From the speeches and writings of statesmen and...

The Christian Science Monitor

From the speeches and writings of statesmen and others in all parts of the world it is becoming more and more evident that the conflict through which humanity is passing is being generally recognized to be the Armageddon of ideas. This statement has, in fact, already become trite. That, however, which is not so generally perceived, is that this is not an entirely novel state of things, for sometime toward the end of the first century of the Christian era, Paul of Tarsus wrote to the Christians in Ephesus, "We wrestle not against flesh and blood, but against principalities, against powers, against the rulers of the darkness of this world, against spiritual wickedness in high places;" and to the Corinthians he said, "The weapons of our warfare are not carnal."
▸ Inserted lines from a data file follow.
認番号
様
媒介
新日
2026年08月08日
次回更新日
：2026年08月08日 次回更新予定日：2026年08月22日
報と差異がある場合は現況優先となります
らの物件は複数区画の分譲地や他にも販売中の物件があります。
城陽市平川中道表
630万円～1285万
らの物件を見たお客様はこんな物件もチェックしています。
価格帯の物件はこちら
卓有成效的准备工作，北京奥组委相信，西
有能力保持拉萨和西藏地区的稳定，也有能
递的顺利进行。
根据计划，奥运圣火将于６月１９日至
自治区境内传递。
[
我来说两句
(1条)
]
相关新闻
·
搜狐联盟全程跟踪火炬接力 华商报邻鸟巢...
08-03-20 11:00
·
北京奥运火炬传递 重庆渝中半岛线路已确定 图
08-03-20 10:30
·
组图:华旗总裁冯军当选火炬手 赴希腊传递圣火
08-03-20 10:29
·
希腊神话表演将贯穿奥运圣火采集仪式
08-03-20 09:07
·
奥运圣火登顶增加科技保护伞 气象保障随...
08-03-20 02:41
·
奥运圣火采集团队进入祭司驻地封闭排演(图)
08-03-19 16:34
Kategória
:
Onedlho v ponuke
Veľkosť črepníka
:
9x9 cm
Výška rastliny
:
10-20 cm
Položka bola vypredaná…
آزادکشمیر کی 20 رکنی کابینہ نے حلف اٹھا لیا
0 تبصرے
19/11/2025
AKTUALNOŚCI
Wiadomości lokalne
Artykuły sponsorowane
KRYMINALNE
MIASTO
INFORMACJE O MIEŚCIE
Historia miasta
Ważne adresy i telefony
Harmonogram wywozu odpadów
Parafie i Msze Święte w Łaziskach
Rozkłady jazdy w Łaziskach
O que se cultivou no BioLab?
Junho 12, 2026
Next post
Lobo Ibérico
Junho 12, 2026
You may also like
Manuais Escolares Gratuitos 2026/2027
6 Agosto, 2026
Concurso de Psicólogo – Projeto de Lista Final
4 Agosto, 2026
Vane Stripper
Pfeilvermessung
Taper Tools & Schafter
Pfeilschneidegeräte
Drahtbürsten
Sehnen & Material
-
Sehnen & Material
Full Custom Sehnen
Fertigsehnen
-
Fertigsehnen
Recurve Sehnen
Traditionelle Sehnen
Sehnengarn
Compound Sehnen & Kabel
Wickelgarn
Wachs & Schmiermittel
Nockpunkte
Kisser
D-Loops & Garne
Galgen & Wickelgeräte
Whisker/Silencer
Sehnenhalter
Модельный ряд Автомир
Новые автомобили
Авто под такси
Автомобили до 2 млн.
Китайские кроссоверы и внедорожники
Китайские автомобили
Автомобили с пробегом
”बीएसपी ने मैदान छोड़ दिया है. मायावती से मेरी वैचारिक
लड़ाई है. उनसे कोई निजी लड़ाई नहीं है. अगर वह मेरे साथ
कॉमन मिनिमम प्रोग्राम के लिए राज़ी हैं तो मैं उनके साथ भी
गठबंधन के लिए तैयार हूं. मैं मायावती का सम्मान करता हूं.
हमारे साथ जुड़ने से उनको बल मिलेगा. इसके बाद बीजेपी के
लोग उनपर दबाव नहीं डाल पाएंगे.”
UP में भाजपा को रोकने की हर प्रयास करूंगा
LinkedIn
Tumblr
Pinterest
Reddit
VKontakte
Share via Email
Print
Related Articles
In "Miscellaneous Writings" (p. 12) Mrs. Eddy writes: "Mortal mind at this period mutely works in the interest of both good and evil in a manner least understood; hence the need of watching, and the danger of yielding to temptation from causes that at former periods in human history were not existent. The action and effects of this so-called human mind in its silent arguments, are yet to be uncovered and summarily dealt with by divine justice." Taking these two statements together, and comparing them with the article called "Ways that are Vain" in "The First Church of Christ, Scientist, and Miscellany" (p. 210), it is impossible to avoid the conclusion that we are faced today with conditions similar in a degree to those which confronted the apostle, and that we must use his weapons if we are to emerge victorious from the battle.